Sebagai makhluk sosial, Al Qur’an menerangkan bahwa sekalipun manusia memilikipotensi fitrah yang selalu menuntut kepada aktualisasi iman dan takwa, namun manusia tidak terbebas dari pengaruh lingkungan atau merupakan agen positif yang tergantung pada pengaruh lingkungan terutama pada usia anak-anak.
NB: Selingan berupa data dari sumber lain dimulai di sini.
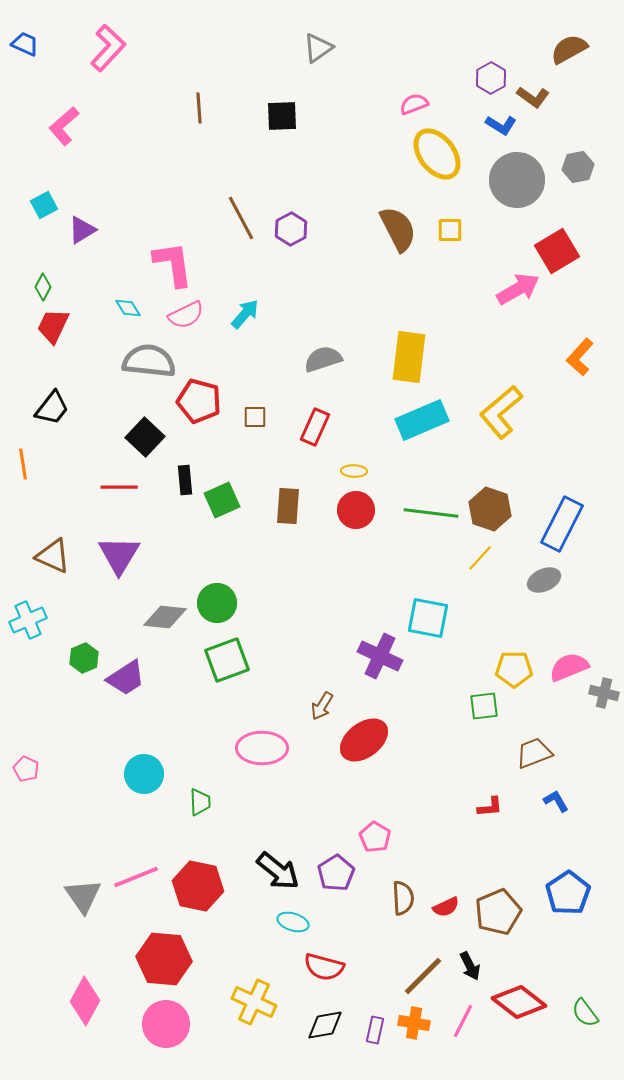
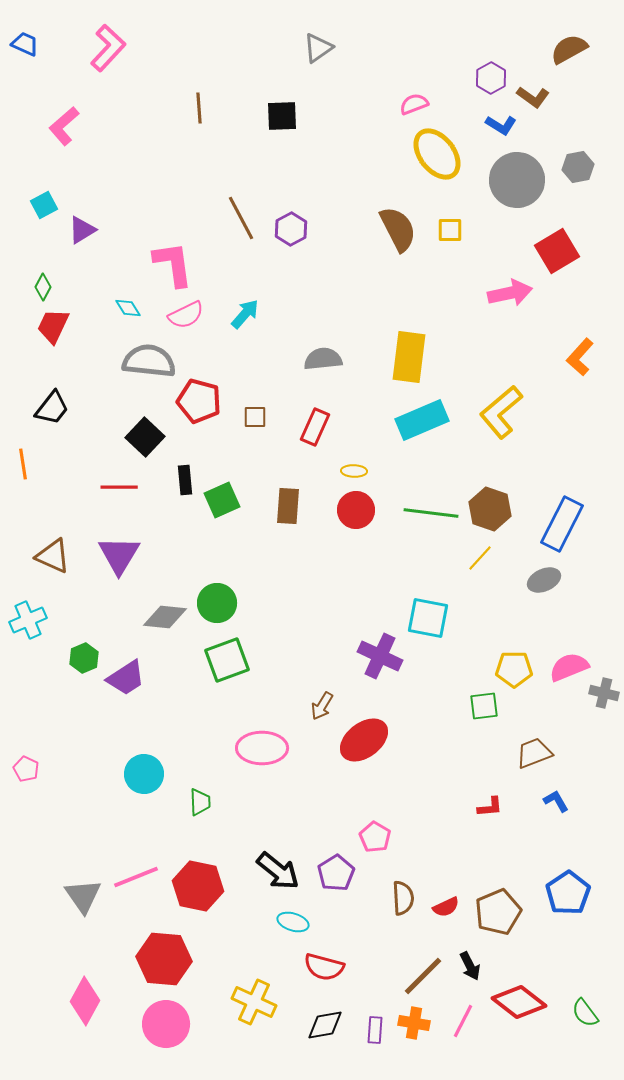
pink arrow at (518, 289): moved 8 px left, 4 px down; rotated 18 degrees clockwise
gray semicircle at (323, 359): rotated 12 degrees clockwise
purple rectangle at (375, 1030): rotated 8 degrees counterclockwise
Oleh karena kehidupan masa anak-anak ini sangat mudah dipengaruhi, maka tanggung jawab orang tua sangat ditekankan untuk membentuk kepribadian anak secara baik (At-Tahrim: 6) Namun demikian, setelah manusia dewasa (mukallaf), yakni ketika akal dan kalbu sudah mampu berfungsi secara penuh, maka manusia mampu mengubah berbagai pengaruh masa anak yang menjadi kepribadiannya (keputusan awal) yang dipandang tidak lagi cocok (Ar-Ra’du: 85 dan Al-Hasyr:18), bahkan manusia mampu mempengaruhi lingkungannya (produser bagi lingkungannya) (Al-Ankabut: 7, Al-A’raf: 179, Ali-Imran: 104, Al-Ashr:3, dan At-Taubah:122). Sebagai makhluk sosial ini pula manusia merupakan bagian dari masyarakat yang selalu membutuhkan keterlibatan menjalin hubungan dengan sesamanya, hal ini disebut dengan silaturrahmi (Al-Hujurat:13, Ar-Ra’du: 21, dan An Nisa: 1).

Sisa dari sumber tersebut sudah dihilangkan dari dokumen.